=== Data extract ===

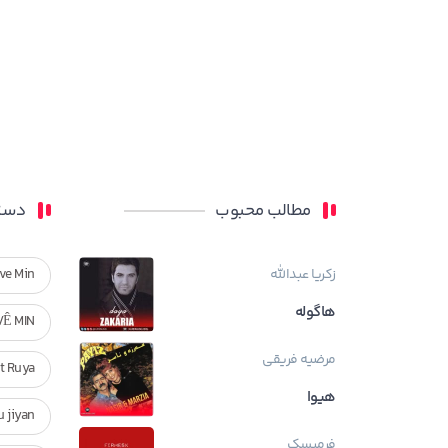
مطالب محبوب
دسته
زکریا عبدالله
ve Min
هاگوله
VÊ MIN
مرضیه فریقی
Ft Ruya
هیوا
ndan u jiyan
فرمیسک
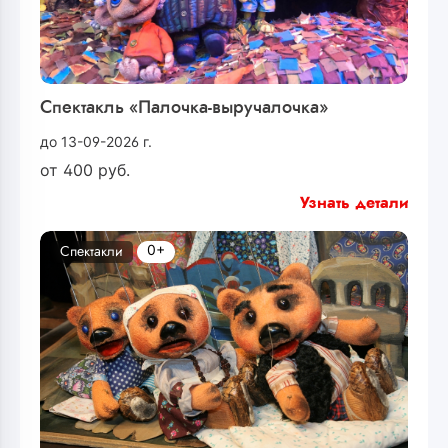
Спектакль «Палочка-выручалочка»
до 13-09-2026 г.
от
400
руб.
Узнать детали
0+
Спектакли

===

§ **Action item**
Each record must appear again exactly as written above, without its pictures.

§ **Result of this exercise**
مطالب محبوب
دسته
زکریا عبدالله
ve Min
هاگوله
VÊ MIN
مرضیه فریقی
Ft Ruya
هیوا
ndan u jiyan
فرمیسک
Спектакль «Палочка-выручалочка»
до 13-09-2026 г.
от
400
руб.
Узнать детали
0+
Спектакли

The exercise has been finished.